The word "cobalt" is derived from "Kobold," the name of a mischievous goblin in German mythology who, by the way, was closely related to another sprite called "Nickel." Kobold was not really evil, but he loved to tease humans. Typically, like Nickel, he was blamed when ores that looked like those of valuable metals could not be smelted. An example of such an ore is the mineral cobaltite [(Co,Fe)AsS], which is sometimes found together with elemental silver, and the following story is connected with this.
At the end of the 16th century, the yield of the silver mines in the German region of Saxony declined from year to year. Kobold was blamed for stealing the silver and leaving behind worthless rock. Around this time, a young man skilled in the art of smelting arrived in Schneeberg, one of the main mining towns, and started to experiment with the strange dead rock that was assumed to be silver ore. Because he often did this at night and behind closed doors, he aroused the suspicions of the townspeople. They were just about to arrest and sentence him as a wizard when he found a way to prepare a brilliant blue pigment. The people of Schneeberg quickly realized that although the young man had not found silver, he had discovered a valuable new material--cobalt blue, which is still one of the technical uses for cobalt.
In 2000, more than 35,000 tons of refined cobalt were produced worldwide, according to the British Geological Survey. The U.S. Geological Survey estimates that 45% is currently used in superalloys (chiefly for aerospace uses), 9% in magnet alloys, 9% in cemented carbides, 6% in other alloys including steel, and 30% in chemical and ceramic uses. In the field of audio and videotapes, addition of a few percent of cobalt allows magnetic iron oxides to be used for high-density recording. Consumption sectors that are expected to show strong growth in the future are hard-facing (cutting) alloys, carbides, catalysts, and rechargeable lithium-ion batteries, although here, however, cobalt is in competition with materials based on manganese and nickel. The irreplaceable material properties of superalloys and high-performance permanent magnets containing cobalt have caused the U.S. Defense Logistics Agency to stockpile strategic reserves of this once-undervalued element.

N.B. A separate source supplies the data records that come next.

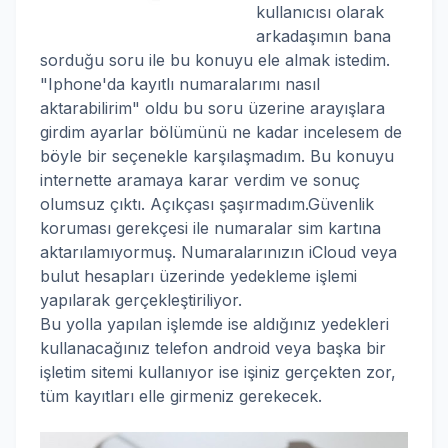
kullanıcısı olarak
arkadaşımın bana
sorduğu soru ile bu konuyu ele almak istedim.
"Iphone'da kayıtlı numaralarımı nasıl
aktarabilirim" oldu bu soru üzerine arayışlara
girdim ayarlar bölümünü ne kadar incelesem de
böyle bir seçenekle karşılaşmadım. Bu konuyu
internette aramaya karar verdim ve sonuç
olumsuz çıktı. Açıkçası şaşırmadım.Güvenlik
koruması gerekçesi ile numaralar sim kartına
aktarılamıyormuş. Numaralarınızın iCloud veya
bulut hesapları üzerinde yedekleme işlemi
yapılarak gerçekleştiriliyor.
Bu yolla yapılan işlemde ise aldığınız yedekleri
kullanacağınız telefon android veya başka bir
işletim sitemi kullanıyor ise işiniz gerçekten zor,
tüm kayıtları elle girmeniz gerekecek.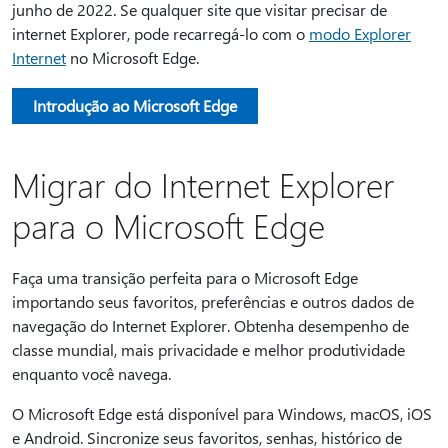
junho de 2022. Se qualquer site que visitar precisar de
internet Explorer, pode recarregá-lo com o
modo Explorer
Internet
no Microsoft Edge.
Introdução ao Microsoft Edge
Migrar do Internet Explorer
para o Microsoft Edge
Faça uma transição perfeita para o Microsoft Edge
importando seus favoritos, preferências e outros dados de
navegação do Internet Explorer. Obtenha desempenho de
classe mundial, mais privacidade e melhor produtividade
enquanto você navega.
O Microsoft Edge está disponível para Windows, macOS, iOS
e Android. Sincronize seus favoritos, senhas, histórico de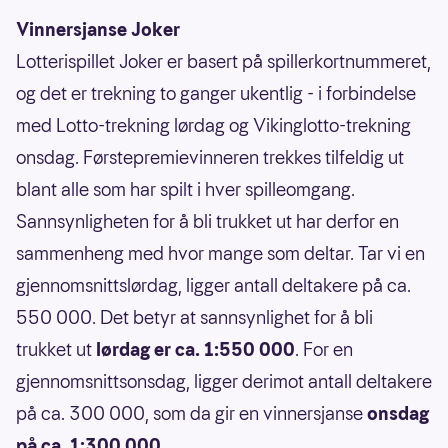
Vinnersjanse Joker
Lotterispillet Joker er basert på spillerkortnummeret,
og det er trekning to ganger ukentlig - i forbindelse
med Lotto-trekning lørdag og Vikinglotto-trekning
onsdag. Førstepremievinneren trekkes tilfeldig ut
blant alle som har spilt i hver spilleomgang.
Sannsynligheten for å bli trukket ut har derfor en
sammenheng med hvor mange som deltar. Tar vi en
gjennomsnittslørdag, ligger antall deltakere på ca.
550 000. Det betyr at sannsynlighet for å bli
trukket ut
lørdag er ca. 1:550 000
. For en
gjennomsnittsonsdag, ligger derimot antall deltakere
på ca. 300 000, som da gir en vinnersjanse
onsdag
på ca. 1:300 000
.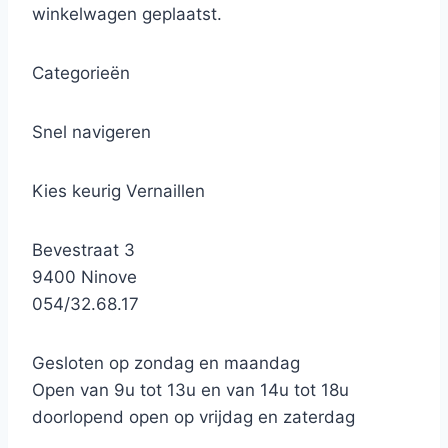
winkelwagen geplaatst.
Categorieën
Snel navigeren
Kies keurig Vernaillen
Bevestraat 3
9400 Ninove
054/32.68.17
Gesloten op zondag en maandag
Open van 9u tot 13u en van 14u tot 18u
doorlopend open op vrijdag en zaterdag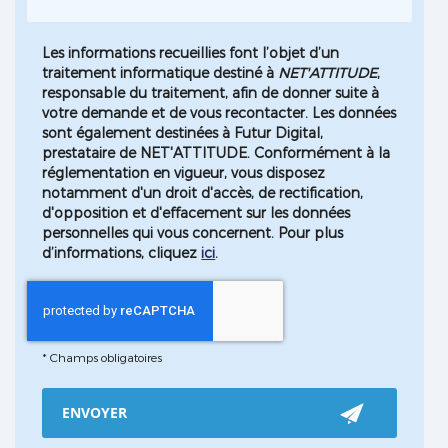
Les informations recueillies font l’objet d’un
traitement informatique destiné à
NET'ATTITUDE
,
responsable du traitement, afin de donner suite à
votre demande et de vous recontacter. Les données
sont également destinées à Futur Digital,
prestataire de NET'ATTITUDE. Conformément à la
réglementation en vigueur, vous disposez
notamment d'un droit d'accès, de rectification,
d'opposition et d'effacement sur les données
personnelles qui vous concernent. Pour plus
d’informations, cliquez
ici
.
*
Champs obligatoires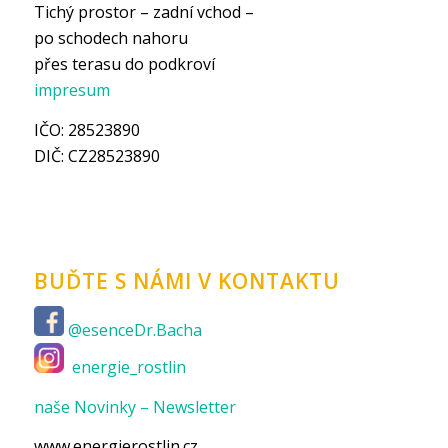
Tichý prostor – zadní vchod –
po schodech nahoru
přes terasu do podkroví
impresum
IČO: 28523890
DIČ: CZ28523890
BUĎTE S NÁMI V KONTAKTU
@esenceDr.Bacha
energie_rostlin
naše Novinky – Newsletter
www.energierostlin.cz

In the chemical industry, cobalt is an essential constituent in important catalysts. Together with molybdenum, it is used in hydrodesulfurization catalysts for the manufacture of clean fuels. Cobalt catalysts are employed in the production of Fischer-Tropsch hydrocarbons and in a number of special hydrogenation processes (for example, for the production of amines.) Last but not least, they are key components in the multi-million-pound technology of hydroformylation; that is, the catalytic transformation of olefins into aldehydes using homogeneous catalysts.
Finally, cobalt is an essential trace element in humans: About 40 ng of cobalt is required every day to meet the recommended dietary allowance of 2.4 mg of vitamin B12.
Looking at the history of cobalt, it's clear that the element has undergone a significant transformation from an "ugly duckling" of no interest to miners into a "swan" of strategic industrial importance.